Guides
Guides

AWS S3

The AWS S3 connector is designed for use with the Amazon Simple Storage Service (S3).

It supports 2 operational modes:

Batch data processing

This is a minimal example of an S3 connector URI for processing batch data:

s3+batch+files://bucket/path?region=eu-west-1

When the batch data processing is configured to use the example URI as a source, the HERE Anonymizer Self-Hosted reads the available files according to the defined filter from the given bucket.

When the batch data processing is configured to use the example URI as a sink, the HERE Anonymizer Self-Hosted writes the anonymized data as files to that location.

Please see explicit authentication and optional parameters in the chapters below.

Runtime configuration

This is a minimal example of an S3 connector URI for runtime configuration:

s3+management://bucket/path?region=eu-west-1

When the anonymization management queue is configured to use the example URI, HERE Anonymizer Self-Hosted reads the following predefined S3 objects in one-minute intervals:

  • s3://bucket/path/anonymization.conf
  • s3://bucket/path/HERE_ANONYMIZER_LICENSE

Please see explicit authentication and optional parameters in the chapters below.

Logging

HERE Anonymizer Self-Hosted logs one of the following messages, depending on the state of the objects:

  • Both objects recognized, detected changes to objects

    INFO  c.h.a.f.c.s3.S3FilesSourceConnector - Configured s3 files source of s3://bucket/path/ reading every PT1M all the files: [HERE_ANONYMIZER_LICENSE, anonymization.conf]
    ...
    INFO  c.h.a.f.c.s3.S3FilesSourceFunction - File bucket/path/HERE_ANONYMIZER_LICENSE has been changed, downloading new version
    INFO  c.h.a.f.c.s3.S3FilesSourceFunction - File bucket/path/anonymization.conf has been changed, downloading new version
  • Objects detected, no changes to objects (checked by S3 Object's eTag) - the system doesn't log any messages.

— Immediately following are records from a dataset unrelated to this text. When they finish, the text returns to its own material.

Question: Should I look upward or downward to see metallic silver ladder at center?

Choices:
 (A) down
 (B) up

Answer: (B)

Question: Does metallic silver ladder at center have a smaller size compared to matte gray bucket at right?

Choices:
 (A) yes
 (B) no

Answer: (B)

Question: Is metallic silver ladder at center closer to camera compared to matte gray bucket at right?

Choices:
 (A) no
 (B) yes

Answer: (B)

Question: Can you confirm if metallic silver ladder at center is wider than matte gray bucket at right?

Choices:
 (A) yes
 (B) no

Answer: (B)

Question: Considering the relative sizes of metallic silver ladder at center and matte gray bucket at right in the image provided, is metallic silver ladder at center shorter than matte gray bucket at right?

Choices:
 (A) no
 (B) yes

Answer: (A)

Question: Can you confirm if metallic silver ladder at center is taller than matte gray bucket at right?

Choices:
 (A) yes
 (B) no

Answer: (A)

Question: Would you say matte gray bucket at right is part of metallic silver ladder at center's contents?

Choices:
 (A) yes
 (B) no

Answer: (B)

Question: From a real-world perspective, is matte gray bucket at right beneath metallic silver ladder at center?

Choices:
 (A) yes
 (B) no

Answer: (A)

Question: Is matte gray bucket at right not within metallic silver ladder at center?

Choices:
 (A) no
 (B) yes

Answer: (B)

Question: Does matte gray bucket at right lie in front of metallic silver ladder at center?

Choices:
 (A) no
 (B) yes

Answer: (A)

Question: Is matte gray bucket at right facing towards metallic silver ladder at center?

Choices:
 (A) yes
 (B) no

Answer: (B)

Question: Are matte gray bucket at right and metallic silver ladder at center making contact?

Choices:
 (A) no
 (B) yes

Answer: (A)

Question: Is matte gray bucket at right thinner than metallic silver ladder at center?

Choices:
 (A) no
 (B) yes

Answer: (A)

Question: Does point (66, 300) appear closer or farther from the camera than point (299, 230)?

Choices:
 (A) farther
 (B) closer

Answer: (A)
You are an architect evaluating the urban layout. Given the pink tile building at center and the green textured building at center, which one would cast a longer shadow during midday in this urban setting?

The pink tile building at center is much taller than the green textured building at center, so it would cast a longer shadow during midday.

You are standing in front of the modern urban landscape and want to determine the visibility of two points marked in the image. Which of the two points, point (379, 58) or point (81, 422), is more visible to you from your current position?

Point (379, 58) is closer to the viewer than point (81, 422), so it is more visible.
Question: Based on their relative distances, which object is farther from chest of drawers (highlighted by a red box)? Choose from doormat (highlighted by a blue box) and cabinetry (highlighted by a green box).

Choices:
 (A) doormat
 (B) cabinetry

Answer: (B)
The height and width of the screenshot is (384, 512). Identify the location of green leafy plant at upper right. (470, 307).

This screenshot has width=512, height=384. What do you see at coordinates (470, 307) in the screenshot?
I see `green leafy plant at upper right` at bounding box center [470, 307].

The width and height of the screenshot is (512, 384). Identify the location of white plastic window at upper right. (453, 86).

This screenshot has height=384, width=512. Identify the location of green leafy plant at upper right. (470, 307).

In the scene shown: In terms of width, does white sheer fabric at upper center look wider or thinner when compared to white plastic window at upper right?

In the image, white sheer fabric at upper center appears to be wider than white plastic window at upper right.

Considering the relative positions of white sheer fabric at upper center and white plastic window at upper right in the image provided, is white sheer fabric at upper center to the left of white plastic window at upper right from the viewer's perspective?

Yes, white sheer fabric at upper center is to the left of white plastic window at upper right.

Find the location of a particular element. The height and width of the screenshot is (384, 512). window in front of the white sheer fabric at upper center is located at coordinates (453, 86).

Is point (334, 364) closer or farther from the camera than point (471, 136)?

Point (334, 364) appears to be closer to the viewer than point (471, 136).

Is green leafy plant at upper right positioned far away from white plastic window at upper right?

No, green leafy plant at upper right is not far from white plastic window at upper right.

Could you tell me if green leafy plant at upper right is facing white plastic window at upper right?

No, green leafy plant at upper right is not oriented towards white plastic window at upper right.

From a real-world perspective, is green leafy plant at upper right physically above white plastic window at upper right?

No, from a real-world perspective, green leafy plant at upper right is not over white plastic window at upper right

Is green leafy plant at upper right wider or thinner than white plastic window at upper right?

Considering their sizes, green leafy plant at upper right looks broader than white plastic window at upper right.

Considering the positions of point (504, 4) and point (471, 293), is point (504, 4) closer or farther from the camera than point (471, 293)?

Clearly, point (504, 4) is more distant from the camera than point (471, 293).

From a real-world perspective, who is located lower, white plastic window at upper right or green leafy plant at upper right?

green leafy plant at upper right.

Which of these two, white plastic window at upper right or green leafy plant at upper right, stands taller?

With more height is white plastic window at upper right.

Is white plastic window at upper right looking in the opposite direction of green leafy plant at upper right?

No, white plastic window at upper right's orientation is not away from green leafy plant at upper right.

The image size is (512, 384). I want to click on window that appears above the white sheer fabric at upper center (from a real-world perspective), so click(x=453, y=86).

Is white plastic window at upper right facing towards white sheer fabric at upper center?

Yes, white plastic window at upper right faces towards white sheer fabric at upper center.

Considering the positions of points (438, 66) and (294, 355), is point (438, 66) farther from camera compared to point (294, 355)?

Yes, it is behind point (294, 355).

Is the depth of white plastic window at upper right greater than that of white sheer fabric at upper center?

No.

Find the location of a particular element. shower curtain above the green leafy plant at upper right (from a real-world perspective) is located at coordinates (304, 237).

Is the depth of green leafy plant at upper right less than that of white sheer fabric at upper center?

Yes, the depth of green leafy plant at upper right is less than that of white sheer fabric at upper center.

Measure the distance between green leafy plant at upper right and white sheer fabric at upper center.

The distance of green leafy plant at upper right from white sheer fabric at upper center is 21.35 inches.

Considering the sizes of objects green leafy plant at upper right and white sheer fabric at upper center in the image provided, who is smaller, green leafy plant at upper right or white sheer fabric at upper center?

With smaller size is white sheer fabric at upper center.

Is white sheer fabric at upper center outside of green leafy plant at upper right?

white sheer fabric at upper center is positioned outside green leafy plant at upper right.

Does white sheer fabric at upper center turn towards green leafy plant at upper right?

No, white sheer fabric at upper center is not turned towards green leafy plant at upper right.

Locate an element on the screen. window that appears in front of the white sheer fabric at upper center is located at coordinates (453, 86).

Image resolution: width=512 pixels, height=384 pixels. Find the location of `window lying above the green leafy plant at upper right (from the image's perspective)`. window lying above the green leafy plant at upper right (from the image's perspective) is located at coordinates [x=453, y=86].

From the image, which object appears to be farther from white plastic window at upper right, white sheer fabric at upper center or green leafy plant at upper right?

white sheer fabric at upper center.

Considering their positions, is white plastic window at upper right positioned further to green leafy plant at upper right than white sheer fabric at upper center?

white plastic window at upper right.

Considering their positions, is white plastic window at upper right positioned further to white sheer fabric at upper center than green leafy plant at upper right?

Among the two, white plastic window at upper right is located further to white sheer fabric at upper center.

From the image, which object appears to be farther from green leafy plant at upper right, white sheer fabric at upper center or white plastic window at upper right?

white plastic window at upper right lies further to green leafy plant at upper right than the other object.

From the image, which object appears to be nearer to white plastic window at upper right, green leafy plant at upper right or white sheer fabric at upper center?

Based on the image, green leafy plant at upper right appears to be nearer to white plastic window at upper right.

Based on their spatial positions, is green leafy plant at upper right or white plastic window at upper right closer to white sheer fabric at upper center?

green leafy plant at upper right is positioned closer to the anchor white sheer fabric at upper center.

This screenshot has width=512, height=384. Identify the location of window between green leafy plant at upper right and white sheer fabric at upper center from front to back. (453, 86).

  • One or both objects unavailable

    WARN  c.h.a.f.c.s3.S3FilesSourceFunction - Unable to read s3://bucket/path/anonymization.conf: null (Service: S3, Status Code: 404, Request ID: *******, Extended Request ID: ******) (Service: S3, Status Code: 404, Request ID: *******)

Authentication

This connector supports two authentication methods:

  • Default authentication

    This method is used when credentials aren't provided in the connector URI, for example: s3+management://bucket/path?region=... In that case, the default AWS SDK credentials provider (reading environment variables, system properties, ~/.aws/credentials) is used.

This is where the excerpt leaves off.